• Work order:
Find all the lines in the entries below that hold the word "game" and copy them.

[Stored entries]
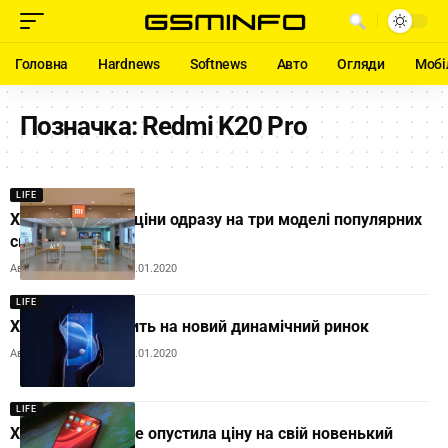
Головна
Hardnews
Softnews
Авто
Огляди
Мобі
Позначка:
Redmi K20 Pro
LIFE
Xiaomi обвалює ціни одразу на три моделі популярних
смартфонів
Автор:
Andrew Orobets
23.01.2020
LIFE
Xiaomi Mi виходить на новий динамічний ринок
Автор:
Andrew Orobets
16.01.2020
LIFE
Xiaomi ще більше опустила ціну на свій новенький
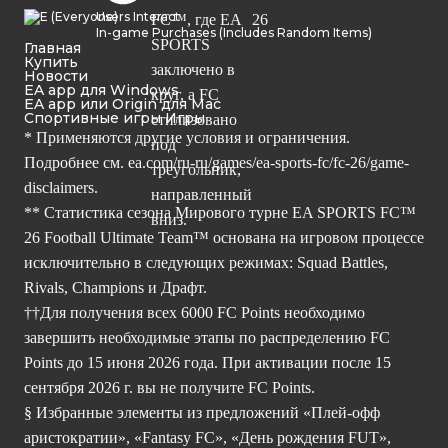
Users Interact
In-game Purchases (Includes Random Items)
Главная
Купить
Новости
EA app для Windows
EA app или Origin для Mac
Спортивные игры Игры
* Применяются другие условия и ограничения.
Подробнее см.
ea.com/ru-ru/games/ea-sports-fc/fc-26/game-
disclaimers.
** Статистика сезона Мирового турне EA SPORTS FC™
26 Football Ultimate Team™ основана на игровом процессе
исключительно в следующих режимах: Squad Battles,
Rivals, Champions и Драфт.
††Для получения всех 6000 FC Points необходимо
завершить необходимые этапы по распределению FC
Points до 15 июня 2026 года. При активации после 15
сентября 2026 г. вы не получите FC Points.
§ Избранные элементы из предложений «Плей-офф
аристократии», «Fantasy FC», «День рождения FUT»,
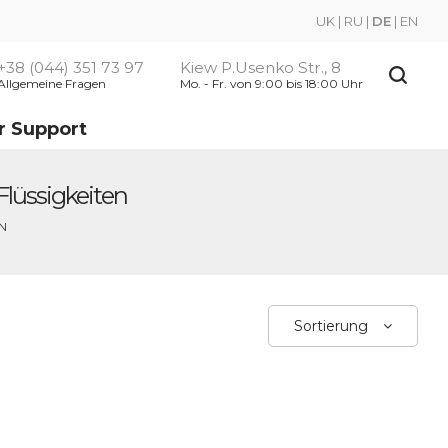
UK
|
RU
|
DE
|
EN
+38 (044) 351 73 97
Kiew P.Usenko Str., 8
Allgemeine Fragen
Mo. - Fr. von 9:00 bis 18:00 Uhr
r Support
lüssigkeiten
N
Sortierung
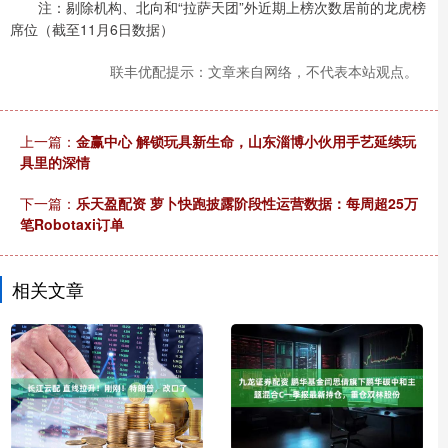
注：剔除机构、北向和“拉萨天团”外近期上榜次数居前的龙虎榜
席位（截至11月6日数据）
联丰优配提示：文章来自网络，不代表本站观点。
上一篇：
金赢中心 解锁玩具新生命，山东淄博小伙用手艺延续玩
具里的深情
下一篇：
乐天盈配资 萝卜快跑披露阶段性运营数据：每周超25万
笔Robotaxi订单
相关文章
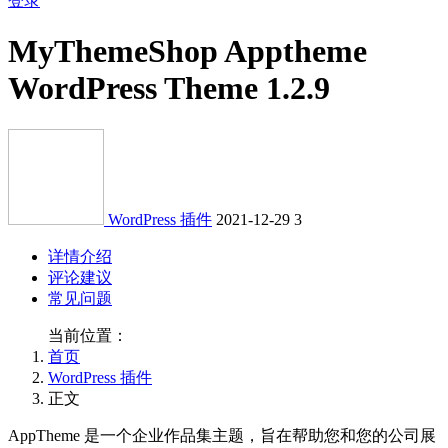
登录
MyThemeShop Apptheme
WordPress Theme 1.2.9
WordPress 插件
2021-12-29
3
详情介绍
评论建议
常见问题
当前位置：
首页
WordPress 插件
正文
AppTheme 是一个企业作品集主题，旨在帮助您和您的公司展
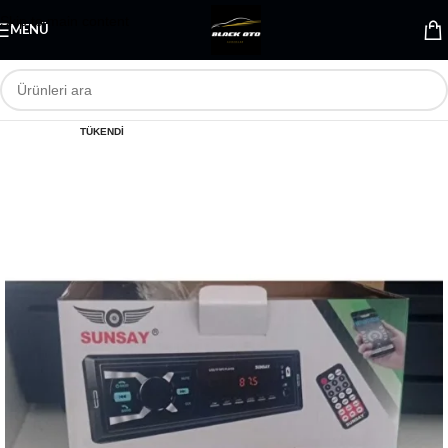
Skip to main content
MENÜ
TÜKENDI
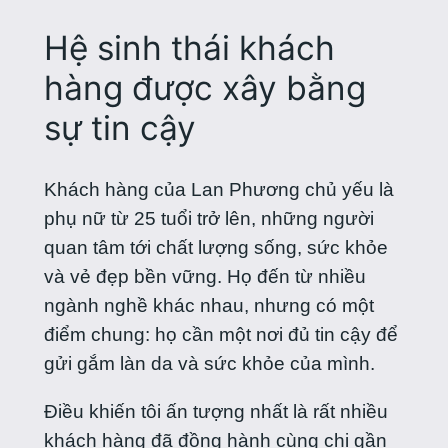
Hệ sinh thái khách
hàng được xây bằng
sự tin cậy
Khách hàng của Lan Phương chủ yếu là
phụ nữ từ 25 tuổi trở lên, những người
quan tâm tới chất lượng sống, sức khỏe
và vẻ đẹp bền vững. Họ đến từ nhiều
ngành nghề khác nhau, nhưng có một
điểm chung: họ cần một nơi đủ tin cậy để
gửi gắm làn da và sức khỏe của mình.
Điều khiến tôi ấn tượng nhất là rất nhiều
khách hàng đã đồng hành cùng chị gần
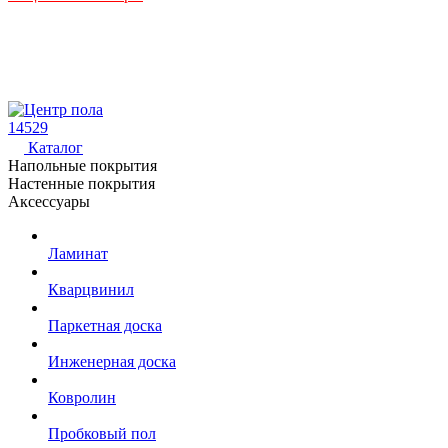
14529
Каталог
Напольные покрытия
Настенные покрытия
Аксессуары
Ламинат
Кварцвинил
Паркетная доска
Инженерная доска
Ковролин
Пробковый пол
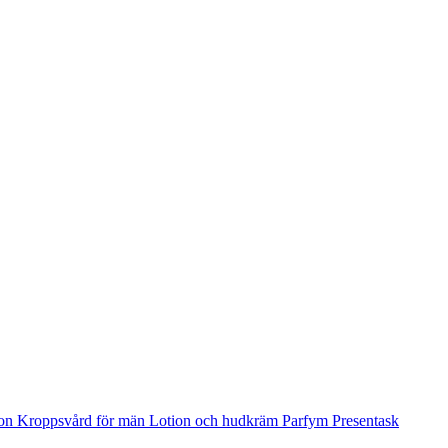
ion
Kroppsvård för män
Lotion och hudkräm
Parfym
Presentask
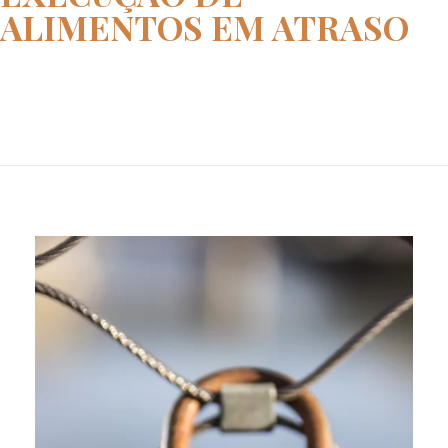
ALIMENTOS EM ATRASO
Home
ação de execução de alimentos ...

• Output of the task:
In-game Purchases (Includes Random Items)
ea.com/ru-ru/games/ea-sports-fc/fc-26/game-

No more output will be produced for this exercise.